Durante o ano, outras tréguas unilaterais foram declaradas pelas Farc, todas elas com período definido. “Decidimos decretar um cessar-fogo unilateral e (a suspensão) das hostilidades por tempo indeterminado, que deve se transformar em armistício”, foi o que declarou a delegação da guerrilha que participa das negociações de paz com o governo colombiano em Cuba, em um blog.
As negociações de paz são todas realizadas em Havana, Cuba. O conflito armado no país já dura cinco décadas e já deixou 220 mil mortos. Desde o começo de 2012, as Farc negociam a paz com o governo colombiano para terminar o conflito.
A guerrilha pediu que o respeito à trégua seja monitorado por organizações como a União de Nações Sul-Americanas (Unasul), a Cruz Vermelha e a Cúpula da Comunidade de Estados Latino-Americanos e Caribenhos (CELAC).

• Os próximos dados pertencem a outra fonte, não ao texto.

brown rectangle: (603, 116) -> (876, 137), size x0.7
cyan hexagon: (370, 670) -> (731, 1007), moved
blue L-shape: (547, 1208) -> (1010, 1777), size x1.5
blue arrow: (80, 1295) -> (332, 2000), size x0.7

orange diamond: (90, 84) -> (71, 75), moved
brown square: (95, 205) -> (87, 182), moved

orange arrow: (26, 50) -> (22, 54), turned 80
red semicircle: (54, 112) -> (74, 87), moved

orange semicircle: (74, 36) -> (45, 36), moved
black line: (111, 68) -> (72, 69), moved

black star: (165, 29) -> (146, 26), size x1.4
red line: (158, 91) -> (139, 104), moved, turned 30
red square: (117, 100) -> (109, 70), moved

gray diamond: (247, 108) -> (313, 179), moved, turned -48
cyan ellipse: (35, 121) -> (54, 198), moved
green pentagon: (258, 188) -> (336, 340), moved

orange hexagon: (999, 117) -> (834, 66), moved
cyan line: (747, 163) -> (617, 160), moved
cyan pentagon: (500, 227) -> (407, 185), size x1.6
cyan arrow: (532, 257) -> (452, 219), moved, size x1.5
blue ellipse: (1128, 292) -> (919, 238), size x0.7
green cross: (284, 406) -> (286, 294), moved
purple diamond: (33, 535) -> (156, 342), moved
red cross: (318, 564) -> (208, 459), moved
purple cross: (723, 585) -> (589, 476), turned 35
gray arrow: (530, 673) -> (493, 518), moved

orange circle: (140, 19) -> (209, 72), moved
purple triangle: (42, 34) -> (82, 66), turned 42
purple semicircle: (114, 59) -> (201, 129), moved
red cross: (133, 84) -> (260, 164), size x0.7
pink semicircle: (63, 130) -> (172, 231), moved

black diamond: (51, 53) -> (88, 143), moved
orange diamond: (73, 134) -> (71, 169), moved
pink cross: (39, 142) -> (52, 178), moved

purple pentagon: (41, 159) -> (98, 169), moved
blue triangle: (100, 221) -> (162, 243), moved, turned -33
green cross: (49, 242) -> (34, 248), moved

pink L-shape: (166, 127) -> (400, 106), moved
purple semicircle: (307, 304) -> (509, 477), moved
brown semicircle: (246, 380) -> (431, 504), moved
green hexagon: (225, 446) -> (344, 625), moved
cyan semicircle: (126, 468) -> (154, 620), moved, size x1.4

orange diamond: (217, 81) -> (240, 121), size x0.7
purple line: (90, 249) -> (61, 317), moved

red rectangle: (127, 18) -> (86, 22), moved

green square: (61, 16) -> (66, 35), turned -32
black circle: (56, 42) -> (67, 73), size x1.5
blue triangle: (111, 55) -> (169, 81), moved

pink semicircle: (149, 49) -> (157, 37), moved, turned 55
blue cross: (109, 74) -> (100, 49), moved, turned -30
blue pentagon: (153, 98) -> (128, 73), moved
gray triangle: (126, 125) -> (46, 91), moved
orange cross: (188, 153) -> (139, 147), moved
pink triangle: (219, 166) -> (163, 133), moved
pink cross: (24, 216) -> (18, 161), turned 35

Iván Márquez disse também que é necessário considerar as vítimas do conflito, incluindo as que foram cremadas, massacradas, vítimas de motoserras ou cujos corpos foram jogados em rios ou enterradas em tumbas anônimas.
A Delegação de Paz das Farc também instou ao presidente colombiano Juan Manuel Santos que pare de manifestar seu regozijo com as mortes de guerrilheiros em sua conta no Twitter.
As negociações em Cuba são a quarta tentativa de chegar à paz entre a guerrilha e o governo. O processo só atingiu concordâncias parciais sobre três das seis matérias da pauta: reforma rural, participação política da guerrilha e solução para o problema das drogas ilícitas.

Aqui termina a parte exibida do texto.